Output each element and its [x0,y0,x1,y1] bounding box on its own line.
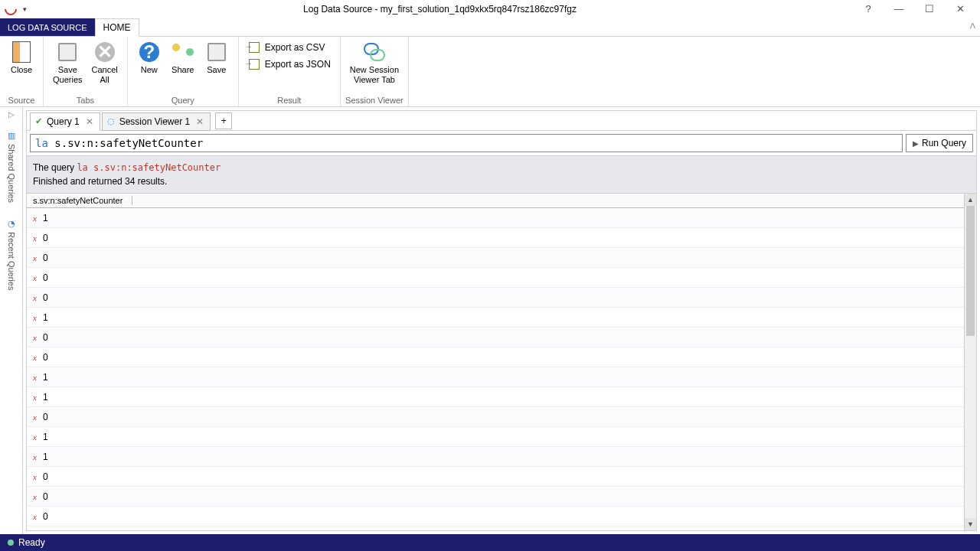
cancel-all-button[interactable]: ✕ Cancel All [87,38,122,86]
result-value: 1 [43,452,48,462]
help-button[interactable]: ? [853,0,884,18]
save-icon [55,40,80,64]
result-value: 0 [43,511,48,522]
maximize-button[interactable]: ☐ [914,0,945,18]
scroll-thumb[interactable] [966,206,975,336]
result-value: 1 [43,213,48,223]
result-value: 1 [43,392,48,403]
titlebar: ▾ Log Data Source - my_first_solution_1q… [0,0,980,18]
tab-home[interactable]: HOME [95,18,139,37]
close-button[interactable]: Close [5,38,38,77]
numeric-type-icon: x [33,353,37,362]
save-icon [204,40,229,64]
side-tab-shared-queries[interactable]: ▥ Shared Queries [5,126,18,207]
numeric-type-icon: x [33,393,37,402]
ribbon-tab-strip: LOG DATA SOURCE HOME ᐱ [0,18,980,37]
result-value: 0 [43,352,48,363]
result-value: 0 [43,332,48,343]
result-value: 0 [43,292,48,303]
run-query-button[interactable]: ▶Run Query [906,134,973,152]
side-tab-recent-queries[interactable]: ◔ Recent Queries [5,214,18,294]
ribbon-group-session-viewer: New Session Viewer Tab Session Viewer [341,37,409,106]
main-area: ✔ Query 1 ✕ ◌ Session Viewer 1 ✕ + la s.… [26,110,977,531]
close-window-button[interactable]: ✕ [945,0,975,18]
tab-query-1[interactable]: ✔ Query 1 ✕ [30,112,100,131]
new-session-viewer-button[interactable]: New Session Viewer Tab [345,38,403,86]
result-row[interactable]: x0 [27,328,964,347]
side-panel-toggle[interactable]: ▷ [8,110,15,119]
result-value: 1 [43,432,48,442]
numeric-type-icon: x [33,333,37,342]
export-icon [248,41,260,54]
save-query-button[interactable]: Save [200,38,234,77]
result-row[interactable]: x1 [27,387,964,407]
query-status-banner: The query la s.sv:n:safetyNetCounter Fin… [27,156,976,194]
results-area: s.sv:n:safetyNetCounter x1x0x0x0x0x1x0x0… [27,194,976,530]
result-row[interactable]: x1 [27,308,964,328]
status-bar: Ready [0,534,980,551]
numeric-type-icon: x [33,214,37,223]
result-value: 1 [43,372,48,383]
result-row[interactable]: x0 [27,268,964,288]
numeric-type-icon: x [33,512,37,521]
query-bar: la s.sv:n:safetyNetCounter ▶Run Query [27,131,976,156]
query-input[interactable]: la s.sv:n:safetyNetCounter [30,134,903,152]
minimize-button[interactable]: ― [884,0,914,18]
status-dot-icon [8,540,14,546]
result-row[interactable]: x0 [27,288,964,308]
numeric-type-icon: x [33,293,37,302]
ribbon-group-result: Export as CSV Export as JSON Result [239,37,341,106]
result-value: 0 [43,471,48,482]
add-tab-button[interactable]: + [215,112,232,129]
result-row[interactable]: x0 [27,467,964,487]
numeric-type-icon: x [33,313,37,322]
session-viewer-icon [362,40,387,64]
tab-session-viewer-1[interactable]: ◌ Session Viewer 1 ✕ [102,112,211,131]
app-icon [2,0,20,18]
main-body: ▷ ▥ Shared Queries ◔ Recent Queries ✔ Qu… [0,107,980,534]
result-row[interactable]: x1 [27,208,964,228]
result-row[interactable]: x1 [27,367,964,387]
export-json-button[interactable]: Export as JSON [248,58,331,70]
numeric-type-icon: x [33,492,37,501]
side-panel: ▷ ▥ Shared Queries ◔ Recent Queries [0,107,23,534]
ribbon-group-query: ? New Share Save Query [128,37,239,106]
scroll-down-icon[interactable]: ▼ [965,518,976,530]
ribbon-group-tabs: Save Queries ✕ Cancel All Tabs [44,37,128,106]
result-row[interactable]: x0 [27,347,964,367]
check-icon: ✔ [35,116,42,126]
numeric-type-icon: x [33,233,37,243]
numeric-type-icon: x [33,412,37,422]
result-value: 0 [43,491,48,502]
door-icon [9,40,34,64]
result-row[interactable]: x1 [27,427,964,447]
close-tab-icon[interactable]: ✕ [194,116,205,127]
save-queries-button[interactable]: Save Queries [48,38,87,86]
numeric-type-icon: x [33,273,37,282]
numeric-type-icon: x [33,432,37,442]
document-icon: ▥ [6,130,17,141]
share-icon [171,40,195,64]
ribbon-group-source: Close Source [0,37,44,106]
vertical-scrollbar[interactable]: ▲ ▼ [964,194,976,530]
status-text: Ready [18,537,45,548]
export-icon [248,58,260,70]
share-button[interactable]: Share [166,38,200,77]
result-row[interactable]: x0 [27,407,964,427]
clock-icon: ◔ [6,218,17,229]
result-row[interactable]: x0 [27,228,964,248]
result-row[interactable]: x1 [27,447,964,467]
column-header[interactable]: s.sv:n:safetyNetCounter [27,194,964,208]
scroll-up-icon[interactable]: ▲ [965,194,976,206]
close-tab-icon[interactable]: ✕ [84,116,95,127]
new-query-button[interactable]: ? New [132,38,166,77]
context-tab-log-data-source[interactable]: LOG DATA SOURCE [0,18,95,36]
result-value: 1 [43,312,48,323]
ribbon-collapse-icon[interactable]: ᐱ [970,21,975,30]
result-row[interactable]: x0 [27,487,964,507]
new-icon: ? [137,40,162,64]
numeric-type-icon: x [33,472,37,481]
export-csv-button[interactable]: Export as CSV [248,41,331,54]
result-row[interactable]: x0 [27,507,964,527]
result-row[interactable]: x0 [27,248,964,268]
□ □ □ □ □
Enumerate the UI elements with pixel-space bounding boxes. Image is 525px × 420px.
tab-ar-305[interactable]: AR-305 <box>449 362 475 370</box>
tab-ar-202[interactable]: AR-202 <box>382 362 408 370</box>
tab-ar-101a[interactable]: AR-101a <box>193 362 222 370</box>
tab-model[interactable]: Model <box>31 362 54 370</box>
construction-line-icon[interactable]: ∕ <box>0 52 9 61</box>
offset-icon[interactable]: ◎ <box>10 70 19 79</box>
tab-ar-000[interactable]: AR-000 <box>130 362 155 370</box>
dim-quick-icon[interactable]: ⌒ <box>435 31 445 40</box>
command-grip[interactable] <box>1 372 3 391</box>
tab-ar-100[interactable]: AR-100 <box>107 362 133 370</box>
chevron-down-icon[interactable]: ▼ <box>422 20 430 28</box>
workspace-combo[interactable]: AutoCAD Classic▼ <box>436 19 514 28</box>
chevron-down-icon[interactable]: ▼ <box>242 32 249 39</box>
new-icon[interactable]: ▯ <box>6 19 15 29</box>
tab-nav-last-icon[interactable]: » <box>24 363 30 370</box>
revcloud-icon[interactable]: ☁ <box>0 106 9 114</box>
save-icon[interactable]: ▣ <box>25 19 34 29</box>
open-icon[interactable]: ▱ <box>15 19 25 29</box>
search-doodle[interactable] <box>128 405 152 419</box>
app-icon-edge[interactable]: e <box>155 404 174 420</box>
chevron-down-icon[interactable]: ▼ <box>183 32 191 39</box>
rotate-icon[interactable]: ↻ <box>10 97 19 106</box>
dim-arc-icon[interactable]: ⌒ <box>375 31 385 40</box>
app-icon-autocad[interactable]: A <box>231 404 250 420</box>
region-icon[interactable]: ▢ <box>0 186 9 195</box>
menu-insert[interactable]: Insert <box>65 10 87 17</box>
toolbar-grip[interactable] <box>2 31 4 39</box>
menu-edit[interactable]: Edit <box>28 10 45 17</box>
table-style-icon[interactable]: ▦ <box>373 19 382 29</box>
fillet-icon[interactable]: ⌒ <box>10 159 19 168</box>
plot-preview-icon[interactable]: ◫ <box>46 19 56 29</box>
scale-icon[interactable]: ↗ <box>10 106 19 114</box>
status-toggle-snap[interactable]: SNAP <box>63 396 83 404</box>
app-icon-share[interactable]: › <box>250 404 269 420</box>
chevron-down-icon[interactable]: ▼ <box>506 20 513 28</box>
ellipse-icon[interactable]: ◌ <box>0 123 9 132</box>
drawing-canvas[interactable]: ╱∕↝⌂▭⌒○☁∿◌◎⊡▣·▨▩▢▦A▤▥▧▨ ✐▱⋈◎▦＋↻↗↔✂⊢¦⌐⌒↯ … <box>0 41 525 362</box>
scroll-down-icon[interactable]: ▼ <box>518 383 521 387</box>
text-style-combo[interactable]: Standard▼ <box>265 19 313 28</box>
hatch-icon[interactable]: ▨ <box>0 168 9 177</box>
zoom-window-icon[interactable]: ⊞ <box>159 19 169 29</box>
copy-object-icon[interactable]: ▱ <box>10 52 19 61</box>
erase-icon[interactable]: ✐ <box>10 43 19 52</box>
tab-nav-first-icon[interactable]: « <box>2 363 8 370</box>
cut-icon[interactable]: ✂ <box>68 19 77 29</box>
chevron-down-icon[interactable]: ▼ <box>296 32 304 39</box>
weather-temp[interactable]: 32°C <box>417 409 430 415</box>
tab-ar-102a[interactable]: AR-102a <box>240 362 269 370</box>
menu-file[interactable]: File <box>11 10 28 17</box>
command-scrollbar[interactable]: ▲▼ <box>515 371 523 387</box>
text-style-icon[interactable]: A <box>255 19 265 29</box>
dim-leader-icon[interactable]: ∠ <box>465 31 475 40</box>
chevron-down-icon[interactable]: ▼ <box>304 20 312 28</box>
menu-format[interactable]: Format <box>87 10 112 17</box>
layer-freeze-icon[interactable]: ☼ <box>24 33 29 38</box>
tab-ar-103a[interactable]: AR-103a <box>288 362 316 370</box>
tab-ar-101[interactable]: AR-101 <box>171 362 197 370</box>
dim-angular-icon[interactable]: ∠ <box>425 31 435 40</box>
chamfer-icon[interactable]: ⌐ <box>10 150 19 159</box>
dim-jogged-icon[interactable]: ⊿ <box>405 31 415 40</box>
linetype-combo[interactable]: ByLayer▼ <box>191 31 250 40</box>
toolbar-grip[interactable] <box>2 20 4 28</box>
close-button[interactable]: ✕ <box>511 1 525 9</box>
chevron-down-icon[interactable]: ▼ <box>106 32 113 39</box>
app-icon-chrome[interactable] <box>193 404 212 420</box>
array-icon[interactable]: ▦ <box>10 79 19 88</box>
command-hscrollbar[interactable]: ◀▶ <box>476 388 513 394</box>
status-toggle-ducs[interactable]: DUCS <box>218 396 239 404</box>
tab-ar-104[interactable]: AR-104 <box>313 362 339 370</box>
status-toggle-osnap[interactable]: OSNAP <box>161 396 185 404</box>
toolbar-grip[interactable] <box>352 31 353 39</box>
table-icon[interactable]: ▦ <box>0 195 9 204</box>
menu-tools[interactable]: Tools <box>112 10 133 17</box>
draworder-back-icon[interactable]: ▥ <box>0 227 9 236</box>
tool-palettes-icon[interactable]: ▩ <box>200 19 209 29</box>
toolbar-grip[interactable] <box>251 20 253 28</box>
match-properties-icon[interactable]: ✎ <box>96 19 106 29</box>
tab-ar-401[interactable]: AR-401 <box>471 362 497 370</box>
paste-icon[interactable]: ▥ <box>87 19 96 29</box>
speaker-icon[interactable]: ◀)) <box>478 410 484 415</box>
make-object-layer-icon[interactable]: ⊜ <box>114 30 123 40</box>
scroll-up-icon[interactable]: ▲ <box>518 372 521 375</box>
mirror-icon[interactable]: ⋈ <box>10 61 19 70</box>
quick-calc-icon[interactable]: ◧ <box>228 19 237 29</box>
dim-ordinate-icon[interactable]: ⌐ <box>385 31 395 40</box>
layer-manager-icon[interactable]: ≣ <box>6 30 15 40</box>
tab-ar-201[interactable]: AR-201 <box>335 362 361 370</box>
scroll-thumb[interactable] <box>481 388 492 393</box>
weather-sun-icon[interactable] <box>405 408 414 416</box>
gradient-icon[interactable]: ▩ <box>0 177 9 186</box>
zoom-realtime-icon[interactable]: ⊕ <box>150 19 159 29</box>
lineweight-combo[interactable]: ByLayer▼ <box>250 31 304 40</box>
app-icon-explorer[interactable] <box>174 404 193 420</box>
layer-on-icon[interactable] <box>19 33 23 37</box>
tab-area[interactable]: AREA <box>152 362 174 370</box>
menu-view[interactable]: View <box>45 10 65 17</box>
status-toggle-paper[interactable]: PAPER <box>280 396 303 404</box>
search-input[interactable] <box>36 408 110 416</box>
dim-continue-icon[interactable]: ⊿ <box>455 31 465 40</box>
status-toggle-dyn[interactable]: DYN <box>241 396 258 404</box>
□ □ □ □ □
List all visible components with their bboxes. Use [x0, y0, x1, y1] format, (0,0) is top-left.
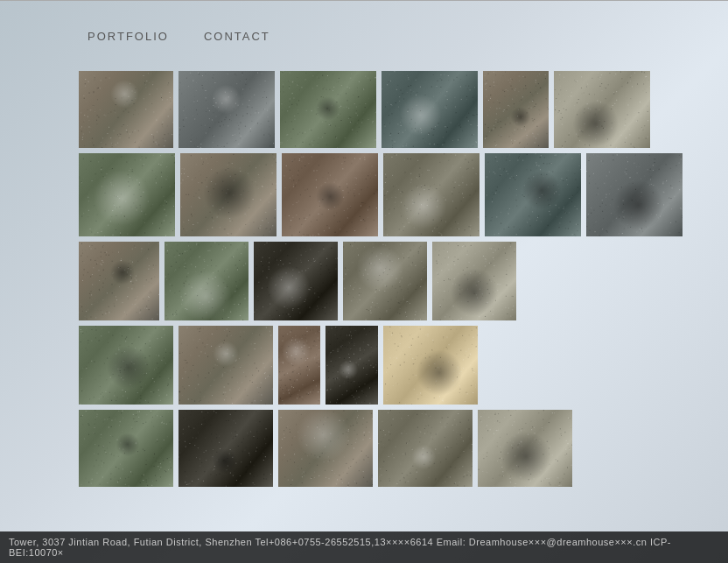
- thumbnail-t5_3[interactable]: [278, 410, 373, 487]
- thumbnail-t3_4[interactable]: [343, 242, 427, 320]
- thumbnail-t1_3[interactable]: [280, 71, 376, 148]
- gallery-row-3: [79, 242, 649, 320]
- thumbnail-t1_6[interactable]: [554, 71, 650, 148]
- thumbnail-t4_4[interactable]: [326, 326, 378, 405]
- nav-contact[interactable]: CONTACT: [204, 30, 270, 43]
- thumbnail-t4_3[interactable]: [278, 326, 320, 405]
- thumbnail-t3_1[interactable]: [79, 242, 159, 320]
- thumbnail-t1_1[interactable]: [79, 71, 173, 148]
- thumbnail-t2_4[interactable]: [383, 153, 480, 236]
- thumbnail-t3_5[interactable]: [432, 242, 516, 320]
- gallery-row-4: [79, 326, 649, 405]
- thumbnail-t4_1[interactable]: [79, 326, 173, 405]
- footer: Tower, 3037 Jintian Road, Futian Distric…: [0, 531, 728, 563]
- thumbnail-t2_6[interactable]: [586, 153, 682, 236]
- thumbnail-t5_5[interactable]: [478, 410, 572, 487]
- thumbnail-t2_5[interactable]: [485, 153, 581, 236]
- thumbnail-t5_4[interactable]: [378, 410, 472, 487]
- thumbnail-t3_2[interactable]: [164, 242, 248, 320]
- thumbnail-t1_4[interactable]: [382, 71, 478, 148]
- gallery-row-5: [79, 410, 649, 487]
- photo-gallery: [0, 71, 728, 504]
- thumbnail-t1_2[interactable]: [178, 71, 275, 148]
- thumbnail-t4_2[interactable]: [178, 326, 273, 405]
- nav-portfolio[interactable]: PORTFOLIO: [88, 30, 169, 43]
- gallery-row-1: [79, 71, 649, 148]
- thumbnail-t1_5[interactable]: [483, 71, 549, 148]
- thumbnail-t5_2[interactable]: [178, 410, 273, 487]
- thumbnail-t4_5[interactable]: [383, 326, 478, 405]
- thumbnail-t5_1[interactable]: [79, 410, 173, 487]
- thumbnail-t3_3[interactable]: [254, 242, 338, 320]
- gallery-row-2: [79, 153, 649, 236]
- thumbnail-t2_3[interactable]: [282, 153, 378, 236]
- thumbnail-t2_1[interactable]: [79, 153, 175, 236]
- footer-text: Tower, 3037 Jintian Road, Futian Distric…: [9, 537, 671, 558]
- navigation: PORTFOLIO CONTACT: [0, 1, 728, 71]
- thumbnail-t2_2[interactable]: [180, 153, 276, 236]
□ □ □ □ □
*Exercise prompt:* Output only the number of lines above holding "Ready".

*Solution below:* 2